What the future of retail banking looks like and why the industry still needs to maintain practices of the past
A consequence of globalisation is that as technology advances, innovated products and services flood the market and competition increases. However, the basic services of the retail bank remain the same. That is, a customer deposits cash and that cash is used to make more cash. In the advent of globalisation, however, more customers carry out their transactions online with relative ease. The outcome of this is that branches, like many businesses have become less visible in the high streets.
According to a report by ‘Winning with Branches’, more than one third of adults in the UK now execute daily transactions online and as more branches are removed from the high street, there are fewer visits to our once highly regarded face to face relationships. ‘Winning with Branches’ regard this online phenomenon as not the best practice, rather, the best method of establishing customer relationships is the high street bank. This has always been the method by which long term relationships are built – a critical necessity for the industry. Nearly two-thirds of consumers would not choose a bank that did not offer access to a branch, and the UK’s 13,000 branches generate profits of over £3 billion per year for the banks. With three-quarters of consumers having a preferred ‘regular’ branch and fewer than 1 in 10 of the population never using a branch, the branch is in a stronger position than direct banking to create deeper customer relationships.

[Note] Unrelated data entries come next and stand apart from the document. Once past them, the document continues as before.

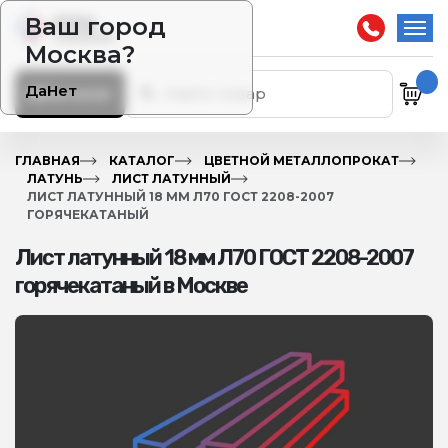
Ваш город
Москва?
Да
Нет
Каталог
ГЛАВНАЯ
КАТАЛОГ
ЦВЕТНОЙ МЕТАЛЛОПРОКАТ
ЛАТУНЬ
ЛИСТ ЛАТУННЫЙ
ЛИСТ ЛАТУННЫЙ 18 ММ Л70 ГОСТ 2208-2007
ГОРЯЧЕКАТАНЫЙ
Лист латунный 18 мм Л70 ГОСТ 2208-2007
горячекатаный в Москве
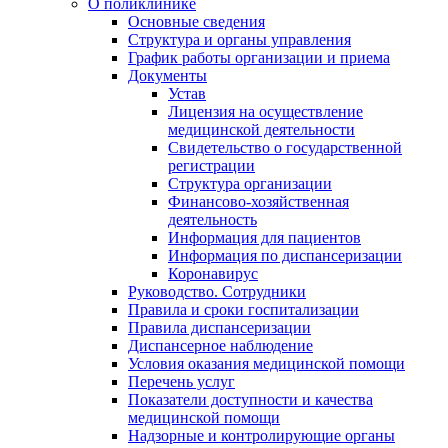
О поликлинике
Основные сведения
Структура и органы управления
График работы организации и приема
Документы
Устав
Лицензия на осуществление
медицинской деятельности
Свидетельство о государственной
регистрации
Структура организации
Финансово-хозяйственная
деятельность
Информация для пациентов
Информация по диспансеризации
Коронавирус
Руководство. Сотрудники
Правила и сроки госпитализации
Правила диспансеризации
Диспансерное наблюдение
Условия оказания медицинской помощи
Перечень услуг
Показатели доступности и качества
медицинской помощи
Надзорные и контролирующие органы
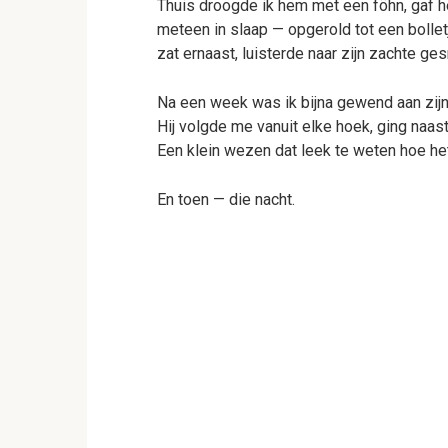
Thuis droogde ik hem met een föhn, gaf h
meteen in slaap — opgerold tot een bolletje
zat ernaast, luisterde naar zijn zachte ges
Na een week was ik bijna gewend aan zij
Hij volgde me vanuit elke hoek, ging naas
Een klein wezen dat leek te weten hoe he
En toen — die nacht.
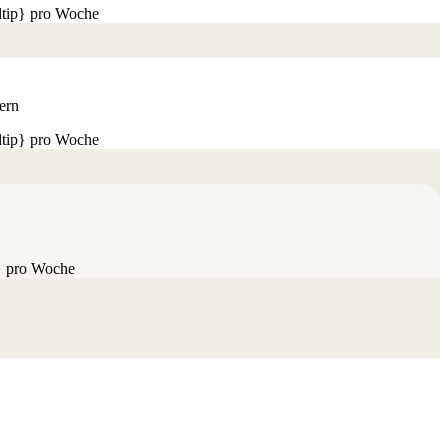
ltip} pro Woche
ern
ltip} pro Woche
} pro Woche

The study believes that the industry has approximately 5 years to transform their branches before it loses out to the advent of direct banking. Banks currently resemble the age in which we live, however, there is no better relationship than a face to face encounter with a specially trained advisor. The study also estimates that the UK’s bank branches generate revenues of £13.7 billion per year, at an annual running cost of around £10.5 billion. Branches essentially have fixed costs and while they are clearly carving out a profit, improving revenues could drive up branch profitability considerably. This is essential for the industry and if branch revenues increased by 10 per cent, profitability could be increased by 40 per cent. This is a compelling argument for the re-energising of the branch. The study continues to say that too often, financial institutions have viewed the branch network as a significant cost, with the balance shifted towards extracting savings, rather than revenue generation. The branch remains the key point of customer contact, despite the rapid rise of the internet. By changing the basis of competition and leading on service rather than price, banks can transform branches from a perceived burden into a highly profitable network.
Therefore, in order to gain access to a profitable future, banks must be able to create a cost effective proposition whilst giving their customers a memorable experience. It must not be forgotten that 9 out of 10 accounts are opened in house, that is, at a branch. This surely gains ground in emphasising the power of the branch network. Retail banks face two key challenges – to create a proposition for which customers are willing to pay and to increase revenues from branches without pushing up costs in the process. Simply refreshing the brand and refurbishing the branch network is unlikely to be enough.
Other findings also suggests that, only 17 per cent of people would be happy for their bank not to provide a branch at all if it led to better interest rates or a cheaper service. Almost one quarter (23 per cent) of consumers would use their branch more if it was open at more convenient times and over half (55 per cent) of adults would not open an account or arrange a loan or mortgage without personally visiting a branch. These findings are a starting point for thought in the branch versus internet race.